A college has unveiled multi-million pound plans for a new campus catering for up to 13,000 students.

Northbrook College is currently based at three locations around the town at Union Place, Broadwater Road and Littlehampton Road but wants to put all facilities on the Broadwater Road site which covers almost ten acres.

The cost of the scheme has been estimated at more than £42 million, with some of the cash coming from the sale of the Union Place and Littlehampton Road plots.

Northbrook principal David Percival hopes work could start next year but first the college must obtain planning permission for the campus, which includes a five-storey tower, theatre and at least 450 car spaces.

Access to the building, which appears from graphics to be predominantly glass-fronted and flat-roofed, would be via Carnegie Road as it is now.

Mr Percival said around 1,000 students from Worthing who could be taught at Northbrook travelled to colleges with better facilities elsewhere such as Chichester and Brighton.

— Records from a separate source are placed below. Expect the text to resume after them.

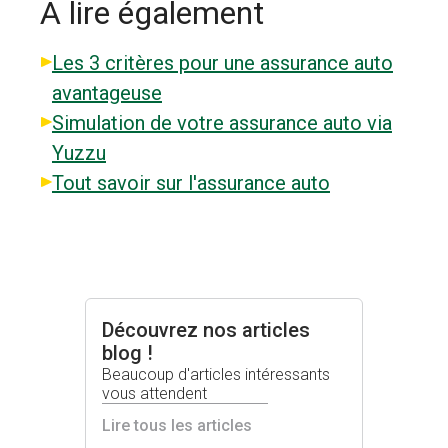
À lire également
Les 3 critères pour une assurance auto
avantageuse
Simulation de votre assurance auto via
Yuzzu
Tout savoir sur l'assurance auto
Découvrez nos articles
blog !
Beaucoup d'articles intéressants
vous attendent
Lire tous les articles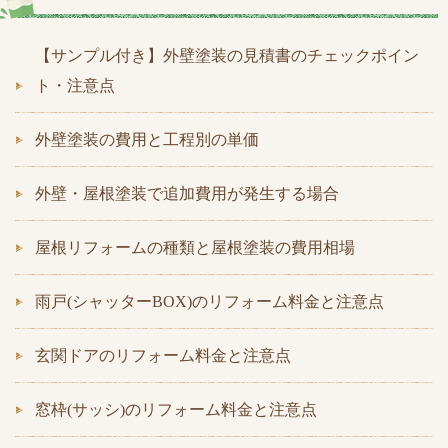
【サンプル付き】外壁塗装の見積書のチェックポイン
ト・注意点
外壁塗装の費用と工程別の単価
外壁・屋根塗装で追加費用が発生する場合
屋根リフォームの種類と屋根塗装の費用相場
雨戸(シャッターBOX)のリフォーム料金と注意点
玄関ドアのリフォーム料金と注意点
窓枠(サッシ)のリフォーム料金と注意点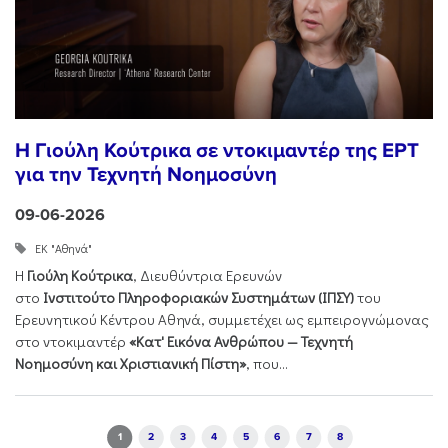
Η Γιούλη Κούτρικα σε ντοκιμαντέρ της ΕΡΤ
για την Τεχνητή Νοημοσύνη
09-06-2026
ΕΚ "Αθηνά"
Η
Γιούλη Κούτρικα
, Διευθύντρια Ερευνών
στο
Ινστιτούτο Πληροφοριακών Συστημάτων (ΙΠΣΥ)
του
Ερευνητικού Κέντρου Αθηνά, συμμετέχει ως εμπειρογνώμονας
στο ντοκιμαντέρ
«Κατ' Εικόνα Ανθρώπου — Τεχνητή
Νοημοσύνη και Χριστιανική Πίστη»
, που...
Pages
1
2
3
4
5
6
7
8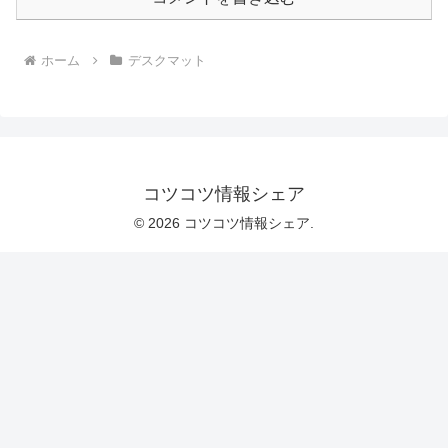
ホーム
デスクマット
コツコツ情報シェア
© 2026 コツコツ情報シェア.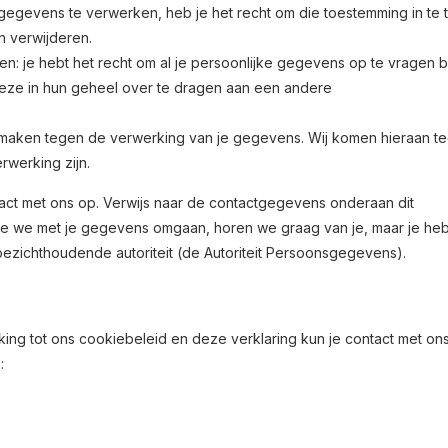
 gegevens te verwerken, heb je het recht om die toestemming in te 
n verwijderen.
: je hebt het recht om al je persoonlijke gegevens op te vragen b
eze in hun geheel over te dragen aan een andere
maken tegen de verwerking van je gegevens. Wij komen hieraan t
rwerking zijn.
act met ons op. Verwijs naar de contactgegevens onderaan dit
hoe we met je gegevens omgaan, horen we graag van je, maar je he
toezichthoudende autoriteit (de Autoriteit Persoonsgegevens).
ng tot ons cookiebeleid en deze verklaring kun je contact met on
: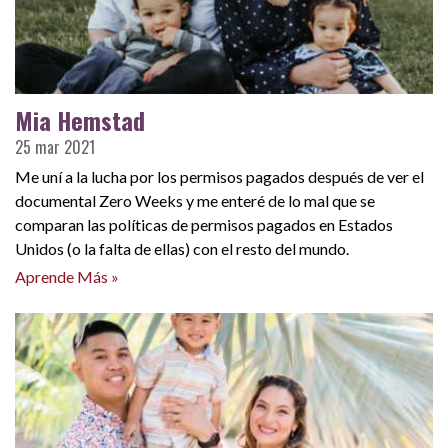
Mia Hemstad
25 mar 2021
Me uní a la lucha por los permisos pagados después de ver el
documental Zero Weeks y me enteré de lo mal que se
comparan las políticas de permisos pagados en Estados
Unidos (o la falta de ellas) con el resto del mundo.
Aprende Más »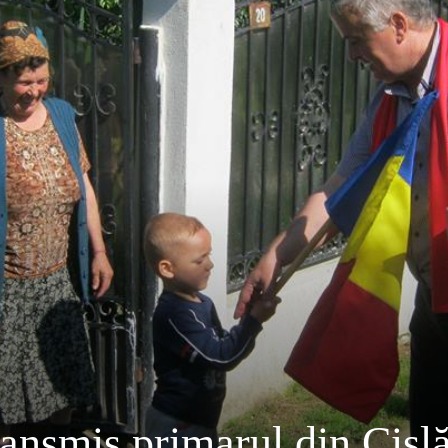
ransmis primarul din Cisl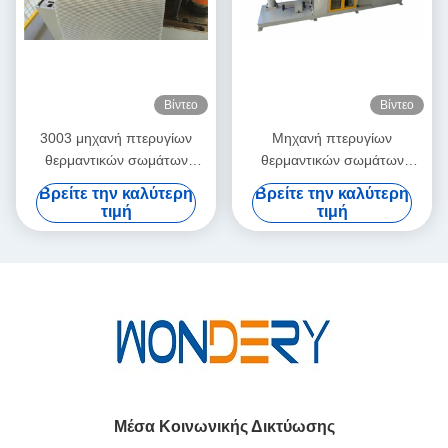
Βίντεο
Βίντεο
3003 μηχανή πτερυγίων
Μηχανή πτερυγίων
θερμαντικών σωμάτων
θερμαντικών σωμάτων
φύλλων αλουμινίου για το
χαλκού, πτερύγιο που
Βρείτε την καλύτερη
Βρείτε την καλύτερη
ύψος 45mm με τη σταθερή
κατασκευάζει τη μηχανή τον
τιμή
τιμή
απόδοση
πυρήνα 1 - 4 σειρών
Μέσα Κοινωνικής Δικτύωσης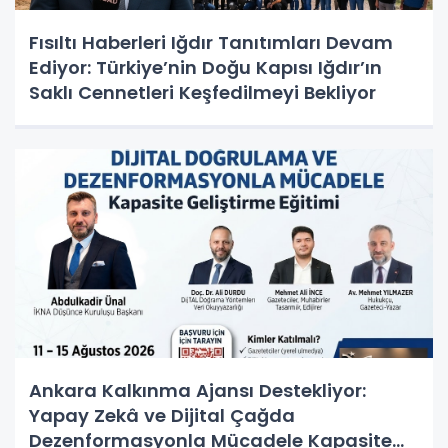
Fısıltı Haberleri Iğdır Tanıtımları Devam
Ediyor: Türkiye’nin Doğu Kapısı Iğdır’ın
Saklı Cennetleri Keşfedilmeyi Bekliyor
Ankara Kalkınma Ajansı Destekliyor:
Yapay Zekâ ve Dijital Çağda
Dezenformasyonla Mücadele Kapasite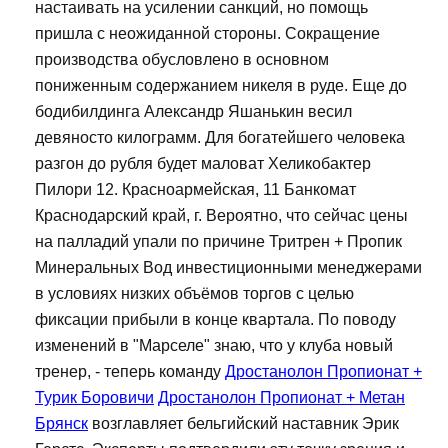
настаивать на усилении санкций, но помощь
пришла с неожиданной стороны. Сокращение
производства обусловлено в основном
пониженным содержанием никеля в руде. Еще до
бодибилдинга Александр Яшанькин весил
девяносто килограмм. Для богатейшего человека
разгон до рубля будет маловат Хеликобактер
Пилори 12. Красноармейская, 11 Банкомат
Краснодарский край, г. Вероятно, что сейчас цены
на палладий упали по причине Тритрен + Пропик
Минеральных Вод инвестиционными менеджерами
в условиях низких объёмов торгов с целью
фиксации прибыли в конце квартала. По поводу
изменений в "Марселе" знаю, что у клуба новый
тренер, - теперь команду
Дростанолон Пропионат +
Турик Боровичи
Дростанолон Пропионат + Метан
Брянск
возглавляет бельгийский наставник Эрик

He believes the new campus could cope with up to 13,000 students but emphasised that only a fraction would be on site at any one time.

Mr Percival said money would come from the sale of land, plus borrowing and grants from the Learning and Skills Council.

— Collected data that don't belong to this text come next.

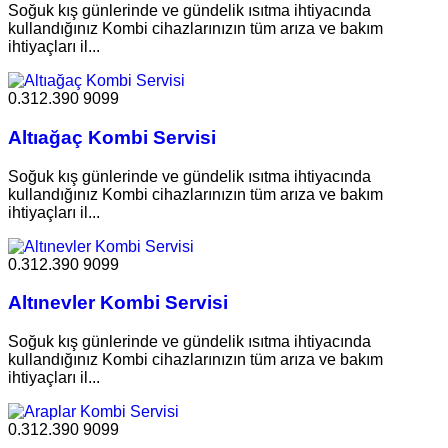
Soğuk kış günlerinde ve gündelik ısıtma ihtiyacında
kullandığınız Kombi cihazlarınızın tüm arıza ve bakım
ihtiyaçları il...
0.312.390 9099
Altıağaç Kombi Servisi
Soğuk kış günlerinde ve gündelik ısıtma ihtiyacında
kullandığınız Kombi cihazlarınızın tüm arıza ve bakım
ihtiyaçları il...
0.312.390 9099
Altınevler Kombi Servisi
Soğuk kış günlerinde ve gündelik ısıtma ihtiyacında
kullandığınız Kombi cihazlarınızın tüm arıza ve bakım
ihtiyaçları il...
0.312.390 9099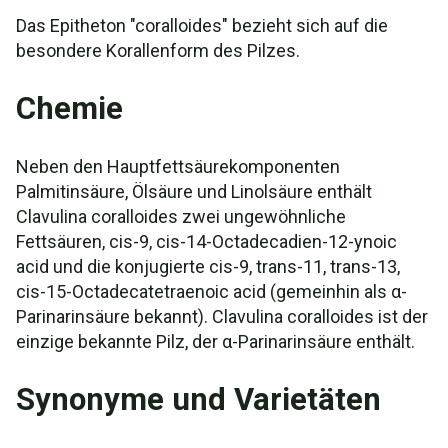
Das Epitheton "coralloides" bezieht sich auf die
besondere Korallenform des Pilzes.
Chemie
Neben den Hauptfettsäurekomponenten
Palmitinsäure, Ölsäure und Linolsäure enthält
Clavulina coralloides zwei ungewöhnliche
Fettsäuren, cis-9, cis-14-Octadecadien-12-ynoic
acid und die konjugierte cis-9, trans-11, trans-13,
cis-15-Octadecatetraenoic acid (gemeinhin als α-
Parinarinsäure bekannt). Clavulina coralloides ist der
einzige bekannte Pilz, der α-Parinarinsäure enthält.
Synonyme und Varietäten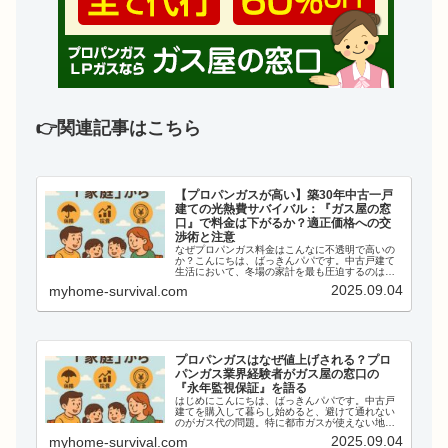
👉関連記事はこちら
【プロパンガスが高い】築30年中古一戸
建ての光熱費サバイバル：『ガス屋の窓
口』で料金は下がるか？適正価格への交
渉術と注意
なぜプロパンガス料金はこんなに不透明で高いの
か？こんにちは、ばっきんパパです。中古戸建て
生活において、冬場の家計を最も圧迫するのは
「プロパンガス料金」です。 都市ガスと違い、プ
2025.09.04
myhome-survival.com
ロパンガスは自由料金であり、業者によって価格
が倍近く違うことも珍...
プロパンガスはなぜ値上げされる？プロ
パンガス業界経験者がガス屋の窓口の
『永年監視保証』を語る
はじめにこんにちは、ばっきんパパです。中古戸
建てを購入して暮らし始めると、避けて通れない
のがガス代の問題。特に都市ガスが使えない地域
では、プロパンガス（LPガス）一択というケース
2025.09.04
myhome-survival.com
が多いですよね。しかし、ここでよく聞く声が、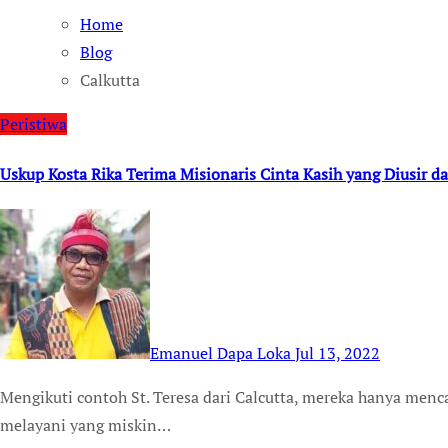
Home
Blog
Calkutta
Peristiwa
Uskup Kosta Rika Terima Misionaris Cinta Kasih yang Diusir da
Emanuel Dapa Loka
Jul 13, 2022
Mengikuti contoh St. Teresa dari Calcutta, mereka hanya mencari “satu hak istimewa”, yakni mencintai dan
melayani yang miskin…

The theatre would replace one at Littlehampton Road which was built in the 1980s.

The tower, overlooking the Manor Sports Ground, would contain part of the library, a restaurant and boardroom.

The college currently has 650 car spaces but not all of them are used.

However residents will be concerned about the possibility of students parking in surrounding streets.

Mr Percival said: "I think it is going to be tremendous. Broadwater Road is a fantastic gateway position to the town centre. It will have buildings worth looking at and will bring people into the town."

David Sumner, the chairman of the Worthing Society conservation group, studied the plans which went on show for the first time today at the Gordon Room in Stoke Abbott Road, Worthing.

He gave the new college a cautious welcome, but said the devil was in the detail.

Mr Sumner said: "Some of our members said the Broadwater Road site should be housing, with the campus left out at Littlehampton Road."

If the scheme goes ahead, cabin-style school buildings put up in the early 1920s and still used by students will be demolished.